Install Knitfab into the dev-cluster

  1. Copy ./dev-cluster/docker-certs/meta/ca.crt to your /etc/docker/certs.d/${VM-KNIT-GATEWAY-IP}:${IMAGE-REGISTRY-PORT}
    • By default, ${VM-KNIT-GATEWAY-IP}:${IMAGE-REGITRY-PORT} is 10.10.0.3:30005.
    • You needs this operation only when on delete ./dev-cluster/docker-certs/*.
  2. Then run ./dev-cluster/install-knit.sh --prepare (once)
  3. Edit install setting directory (once)
  4. Import CA certification to your docker (once)
    • Copy ./dev-cluster/knitfab-install-settings/docker/certs.d/${VM-IP}:${PORT}/ca.crt to /etc/docker/certs.d/${VM-IP}:${PORT}/ca.crt
  5. Then run ./dev-cluster/install-knit.sh

In step 2, it generates an install setting directory as ./dev-cluster/knitfab-install-settings.

As step 3, Edit ./dev-cluster/knitfab-install-settings/values/knit-storage-nfs.yaml like below:

#
# ......
nfs:
  # ...
  external: true      # set true here
  # ...
  server: "10.10.0.3" # set IP address of your "knit-gateway" VM.
  # ...
  node: ""            # leave empty
  # ...

For more anothor config, consult docs/03.admin-guide.

Note

If you using colima (or docker-machine, minikube) as dockerd, you should put ca.crt on the (virtual) machine the dockerd process runs.

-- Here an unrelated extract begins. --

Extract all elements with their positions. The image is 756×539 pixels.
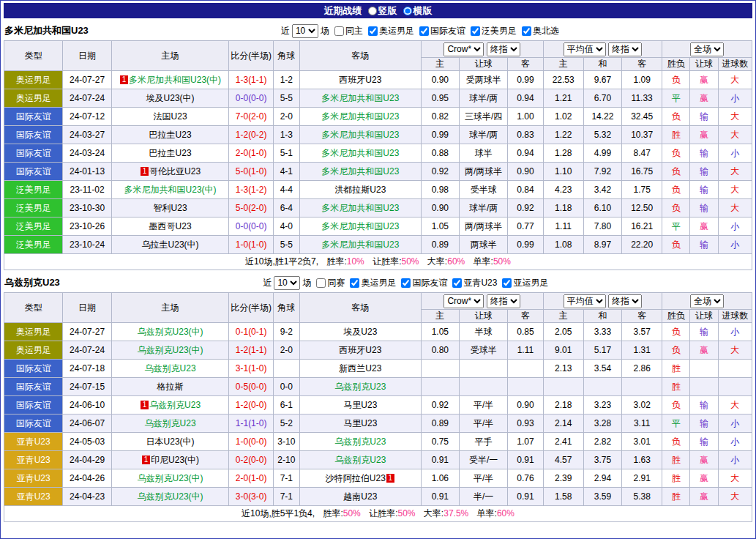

For example, in the case of colima, ca.crt should place /etc/docker/certs.d/... IN COLIMA. You may need to colima ssh and copy the file.

./dev-cluster/knitctl.sh

./dev-cluster/knitctl.sh is a wrapper for KUBECONFIG=... kubectl.

So, you can just do:

./dev-cluster/knitctl.sh ...

instead of:

$ kubectl --kubeconfig ./dev-cluster/kubeconfig/kubeconfig ...

TEST ENVIRONMENT

We provide a script, ./testctl.sh, to create the test environment.

It uses colima to create a k8s cluster for the test.

This test environment is ISOLATED FROM the dev-cluster, because it is too large to create and remove frequently. The test environment should be lightweight and capable of being created and removed frequently.

It is recommended to expand the memory of the colima instance to 8GB or more. To do this, update your ~/.colima/_template/default.

To get up a new environment, activate your colima, and run:

./testctl.sh install

To test, run

./testctl.sh test

[!Note]

Kubernetes in the colima VM and VirtualBox can have conflicts of networking.

Sometimes, you may need to suspend the dev-cluster.

Environment variables

./testctl.sh saves env-vars in the .testenv file.

When you want to run tests in IDE, make sure that test environment is up in colima and .testenv is imported.